§ AIM OF THE EXERCISE:
What lines of the data hold the string "strength"? Pull each one out.

TASK DATA below:

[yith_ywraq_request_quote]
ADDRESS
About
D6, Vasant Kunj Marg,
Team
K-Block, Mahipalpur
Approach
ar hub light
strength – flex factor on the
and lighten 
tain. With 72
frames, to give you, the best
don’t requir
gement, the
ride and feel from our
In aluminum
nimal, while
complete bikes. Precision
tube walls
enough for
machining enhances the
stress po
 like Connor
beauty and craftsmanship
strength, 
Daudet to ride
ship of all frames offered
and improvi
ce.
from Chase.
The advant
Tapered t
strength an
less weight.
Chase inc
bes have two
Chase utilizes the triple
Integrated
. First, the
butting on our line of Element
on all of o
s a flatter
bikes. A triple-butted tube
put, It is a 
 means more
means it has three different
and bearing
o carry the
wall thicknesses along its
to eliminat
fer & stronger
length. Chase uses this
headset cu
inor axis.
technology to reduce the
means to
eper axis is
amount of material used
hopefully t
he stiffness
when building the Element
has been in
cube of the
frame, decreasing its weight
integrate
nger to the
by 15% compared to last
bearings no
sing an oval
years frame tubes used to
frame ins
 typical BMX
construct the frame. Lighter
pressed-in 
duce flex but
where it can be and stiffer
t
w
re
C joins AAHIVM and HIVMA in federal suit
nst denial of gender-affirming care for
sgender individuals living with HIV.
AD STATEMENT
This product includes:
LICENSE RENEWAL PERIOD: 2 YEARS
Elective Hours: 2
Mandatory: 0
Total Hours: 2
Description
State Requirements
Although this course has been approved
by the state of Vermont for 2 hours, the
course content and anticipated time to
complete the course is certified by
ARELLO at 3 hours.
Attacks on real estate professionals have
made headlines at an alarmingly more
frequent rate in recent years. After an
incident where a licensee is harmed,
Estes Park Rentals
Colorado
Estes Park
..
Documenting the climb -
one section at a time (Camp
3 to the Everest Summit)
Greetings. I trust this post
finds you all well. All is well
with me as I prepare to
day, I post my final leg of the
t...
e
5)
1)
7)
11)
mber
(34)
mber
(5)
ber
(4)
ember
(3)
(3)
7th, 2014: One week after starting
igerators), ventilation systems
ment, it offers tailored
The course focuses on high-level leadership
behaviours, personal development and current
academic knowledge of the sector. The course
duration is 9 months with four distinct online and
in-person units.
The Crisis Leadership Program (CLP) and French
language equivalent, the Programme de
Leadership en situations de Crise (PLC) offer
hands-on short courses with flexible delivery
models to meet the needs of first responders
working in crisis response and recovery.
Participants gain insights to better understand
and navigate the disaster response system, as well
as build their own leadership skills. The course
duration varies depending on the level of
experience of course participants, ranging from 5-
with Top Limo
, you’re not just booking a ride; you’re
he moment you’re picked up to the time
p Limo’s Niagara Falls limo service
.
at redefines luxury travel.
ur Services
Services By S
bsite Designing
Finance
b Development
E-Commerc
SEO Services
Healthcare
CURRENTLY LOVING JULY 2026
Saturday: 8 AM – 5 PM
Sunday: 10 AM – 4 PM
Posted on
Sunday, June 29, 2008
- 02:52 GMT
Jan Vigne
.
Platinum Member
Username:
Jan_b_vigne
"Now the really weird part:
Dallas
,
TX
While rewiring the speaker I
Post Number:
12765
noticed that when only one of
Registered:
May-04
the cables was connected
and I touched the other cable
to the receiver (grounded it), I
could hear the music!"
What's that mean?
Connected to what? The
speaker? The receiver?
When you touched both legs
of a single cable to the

End of TASK DATA.

§ RESULT:
strength – flex factor on the
strength, 
strength an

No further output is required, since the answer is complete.